Ce premier interrogatoire crucial, seulement quelques heures après le crime. Café et cookies pendant qu’on identifiait les corps mutilés. Quelque part, des familles pleuraient en se griffant le visage.

Mrs Trelawney se dirigeant vers le hall d’entrée de l’appartement, où son sac à main était posé sur une table d’appoint. Revenant avec, fouillant à l’intérieur, fronçant les sourcils, fouillant toujours, commençant à s’inquiéter. Puis souriant. « La voilà », dit-elle en leur tendant la clé.

Les inspecteurs regardaient la petite clé, Hodges la trouvant bien ordinaire pour aller avec une voiture aussi luxueuse.

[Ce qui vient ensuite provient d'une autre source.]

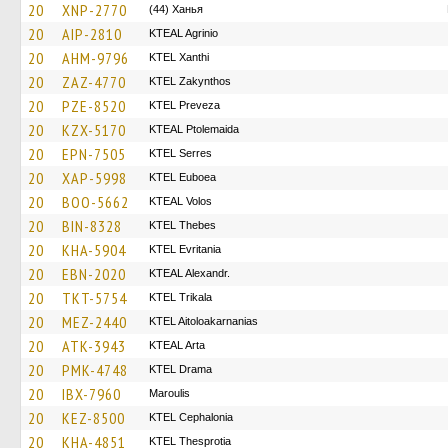
20
XNP-2770
(44) Ханья
20
AIP-2810
KTEAL Agrinio
20
AHM-9796
KTEL Xanthi
20
ZAZ-4770
KTEL Zakynthos
20
PZE-8520
KTEL Preveza
20
KZX-5170
KTEAL Ptolemaida
20
EPN-7505
KTEL Serres
20
XAP-5998
ΚΤΕL Euboea
20
BOO-5662
KTEAL Volos
20
BIN-8328
KTEL Thebes
20
KHA-5904
ΚΤΕL Evritania
20
EBN-2020
KTEAL Alexandr.
20
TKT-5754
ΚΤΕL Τrikala
20
MEZ-2440
KTEL Aitoloakarnanias
20
ATK-3943
KTEAL Arta
20
PMK-4748
KTEL Drama
20
IBX-7960
Maroulis
20
KEZ-8500
KTEL Cephalonia
20
KHA-4851
KTEL Thesprotia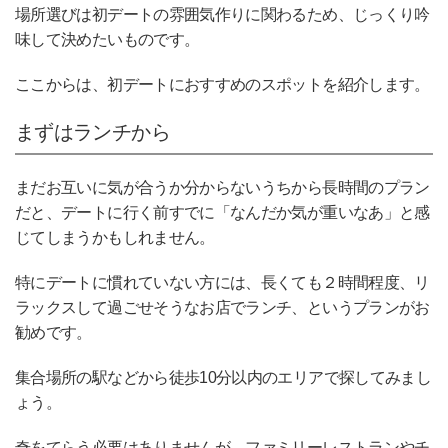
場所選びは初デートの雰囲気作りに関わるため、じっくり吟
味して決めたいものです。
ここからは、初デートにおすすめのスポットを紹介します。
まずはランチから
まだお互いに気が合うか分からないうちから長時間のプラン
だと、デートに行く前すでに「なんだか気が重いなあ」と感
じてしまうかもしれません。
特にデートに慣れていない方には、長くても２時間程度、リ
ラックスして過ごせそうなお店でランチ、というプランがお
勧めです。
集合場所の駅などから徒歩10分以内のエリアで探してみまし
ょう。
奇をてらう必要はありませんが、ファミリーレストランやチ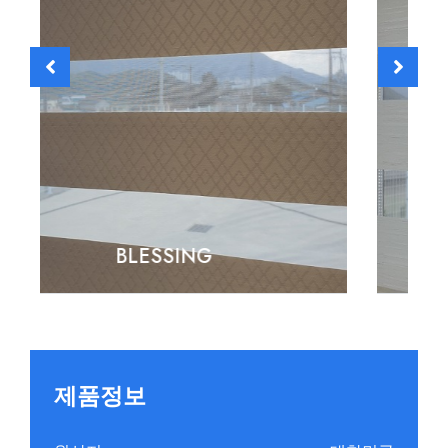
Marguerite
제품정보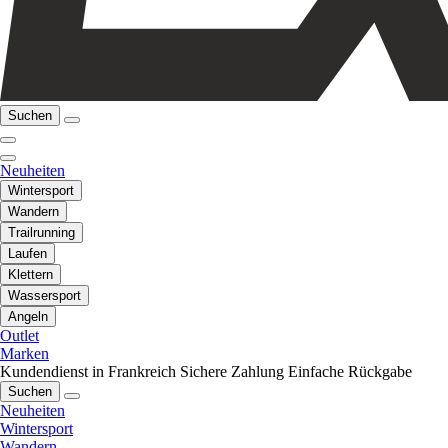
Suchen
Neuheiten
Wintersport
Wandern
Trailrunning
Laufen
Klettern
Wassersport
Angeln
Outlet
Marken
Kundendienst in Frankreich
Sichere Zahlung
Einfache Rückgabe
Suchen
Neuheiten
Wintersport
Wandern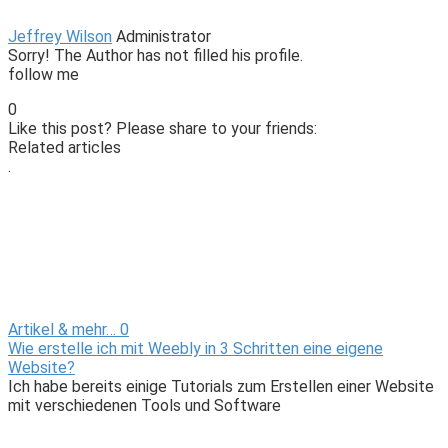
Jeffrey Wilson
Administrator
Sorry! The Author has not filled his profile.
follow me
0
Like this post? Please share to your friends:
Related articles
.
Artikel & mehr…
0
Wie erstelle ich mit Weebly in 3 Schritten eine eigene
Website?
Ich habe bereits einige Tutorials zum Erstellen einer Website
mit verschiedenen Tools und Software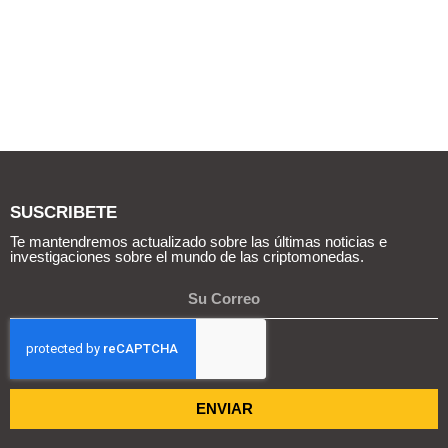
SUSCRIBETE
Te mantendremos actualizado sobre las últimas noticias e
investigaciones sobre el mundo de las criptomonedas.
ENVIAR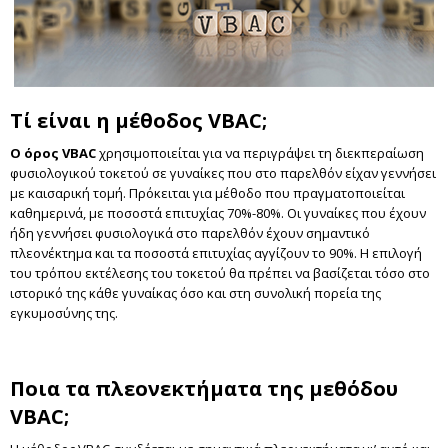
Τί είναι η μέθοδος
VBAC;
Ο όρος
VBAC
χρησιμοποιείται για να περιγράψει τη διεκπεραίωση
φυσιολογικού τοκετού σε γυναίκες που στο παρελθόν είχαν γεννήσει
με καισαρική τομή. Πρόκειται για μέθοδο που πραγματοποιείται
καθημερινά, με ποσοστά επιτυχίας 70%-80%. Οι γυναίκες που έχουν
ήδη γεννήσει φυσιολογικά στο παρελθόν έχουν σημαντικό
πλεονέκτημα και τα ποσοστά επιτυχίας αγγίζουν το 90%. Η επιλογή
του τρόπου εκτέλεσης του τοκετού θα πρέπει να βασίζεται τόσο στο
ιστορικό της κάθε γυναίκας όσο και στη συνολική πορεία της
εγκυμοσύνης της.
Ποια τα πλεονεκτήματα της μεθόδου
VBAC;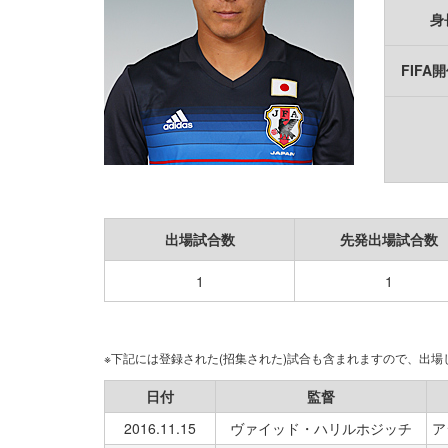
身
FIFA
出場試合数
先発出場試合数
1
1
※下記には登録された(招集された)試合も含まれますので、出
日付
監督
2016.11.15
ヴァイッド・ハリルホジッチ
ア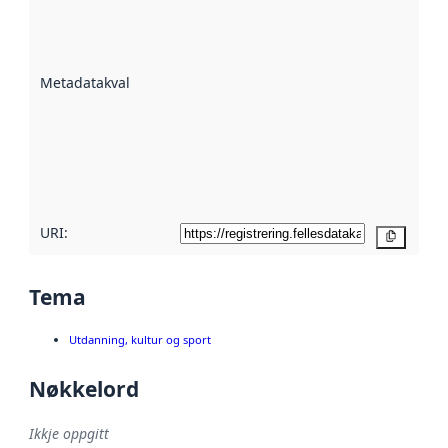
er ein indikator
på kor godt
datasettene er
beskrive ved
Metadatakvalitet
:
hjelp av
metadata.
Les meir om
metadatakvalitet
her
URI:
Kopier
Tema
Utdanning, kultur og sport
Nøkkelord
Ikkje oppgitt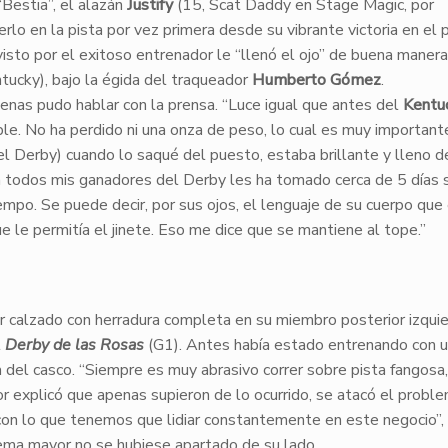
Bestia”, el alazán
Justify
(15, Scat Daddy en Stage Magic, por
o en la pista por vez primera desde su vibrante victoria en el 
isto por el exitoso entrenador le “llenó el ojo” de buena manera
tucky), bajo la égida del traqueador
Humberto Gómez
.
enas pudo hablar con la prensa. “Luce igual que antes del
Kentu
ble. No ha perdido ni una onza de peso, lo cual es muy important
 el Derby) cuando lo saqué del puesto, estaba brillante y lleno d
 todos mis ganadores del Derby les ha tomado cerca de 5 días 
iempo. Se puede decir, por sus ojos, el lenguaje de su cuerpo que
ue le permitía el jinete. Eso me dice que se mantiene al tope.”
r calzado con herradura completa en su miembro posterior izquie
l
Derby de las Rosas
(G1). Antes había estado entrenando con 
a del casco. “Siempre es muy abrasivo correr sobre pista fangosa,
or explicó que apenas supieron de lo ocurrido, se atacó el probl
 con lo que tenemos que lidiar constantemente en este negocio”, 
lema mayor no se hubiese apartado de su lado.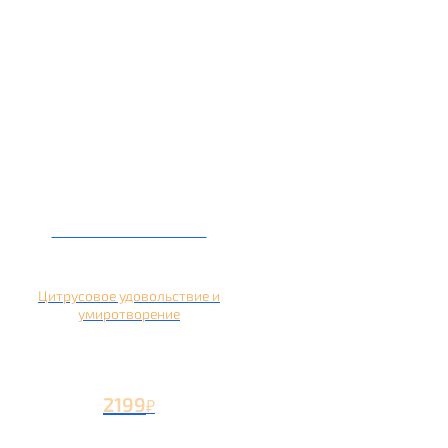
Кальян на помело
Цитрусовое удовольствие и
умиротворение
2199
₽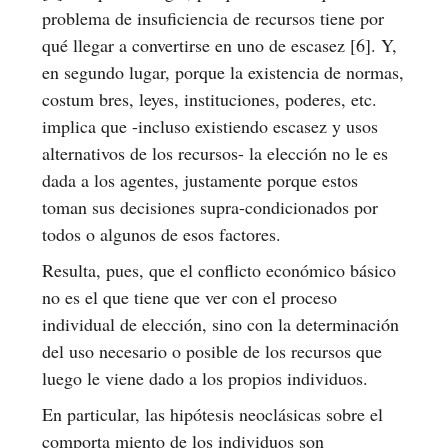
problema de insuficiencia de recursos tiene por
qué llegar a convertirse en uno de escasez [6]. Y,
en segundo lugar, porque la existencia de normas,
costum bres, leyes, instituciones, poderes, etc.
implica que -incluso existiendo escasez y usos
alternativos de los recursos- la elección no le es
dada a los agentes, justamente porque estos
toman sus decisiones supra-condicionados por
todos o algunos de esos factores.
Resulta, pues, que el conflicto económico básico
no es el que tiene que ver con el proceso
individual de elección, sino con la determinación
del uso necesario o posible de los recursos que
luego le viene dado a los propios individuos.
En particular, las hipótesis neoclásicas sobre el
comporta miento de los individuos son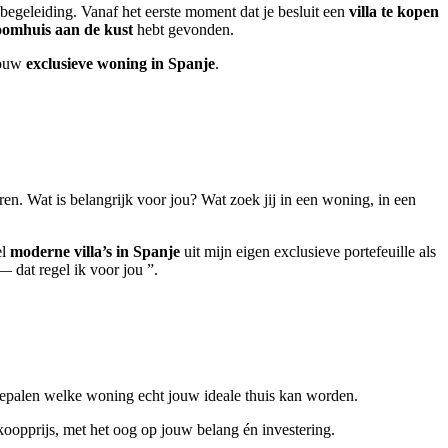
e begeleiding. Vanaf het eerste moment dat je besluit een
villa te kopen
oomhuis aan de kust
hebt gevonden.
 jouw
exclusieve woning in Spanje
.
ren. Wat is belangrijk voor jou? Wat zoek jij in een woning, in een
el
moderne villa’s in Spanje
uit mijn eigen exclusieve portefeuille als
— dat regel ik voor jou ”.
epalen welke woning echt jouw ideale thuis kan worden.
oopprijs, met het oog op jouw belang én investering.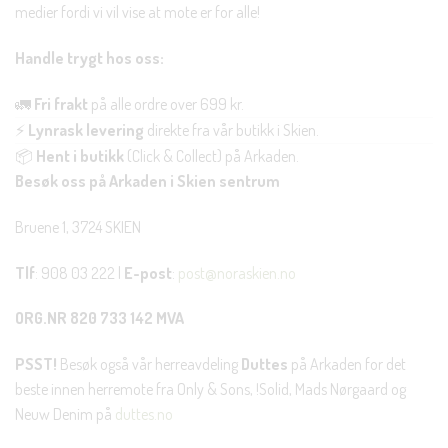
medier fordi vi vil vise at mote er for alle!
Handle trygt hos oss:
🚛
Fri frakt
på alle ordre over 699 kr.
⚡
Lynrask levering
direkte fra vår butikk i Skien.
📦
Hent i butikk
(Click & Collect) på Arkaden.
Besøk oss på Arkaden i Skien sentrum
Bruene 1, 3724 SKIEN
Tlf
: 908 03 222 |
E-post
:
post@noraskien.no
ORG.NR 820 733 142 MVA
PSST!
Besøk også vår herreavdeling
Duttes
på Arkaden for det
beste innen herremote fra Only & Sons, !Solid, Mads Nørgaard og
Neuw Denim på
duttes.no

En gros, c’était un bout de plastique noir bombé à l’extrémité. Le renflement était flanqué du logo Mercedes d’un côté et de trois boutons de l’autre. Un cadenas fermé, un cadenas ouvert, et un bouton URGENCE. Probablement que si quelqu’un essayait de vous agresser pendant que vous étiez en train de déverrouiller votre véhicule, il vous suffisait d’appuyer sur ce bouton pour que l’alarme se mette à hurler.

« Je comprends pourquoi vous n’arriviez pas à la trouver, fit remarquer Pete de son ton le plus désinvolte. La plupart des gens ont des porte-clés. Ma femme par exemple, a une grosse pâquerette en plastique. » Il sourit tendrement comme si Maureen était toujours sa femme et que cette gravure de mode toujours impeccablement élégante aurait eu l’inconvenance de sortir de son sac une marguerite en plastique.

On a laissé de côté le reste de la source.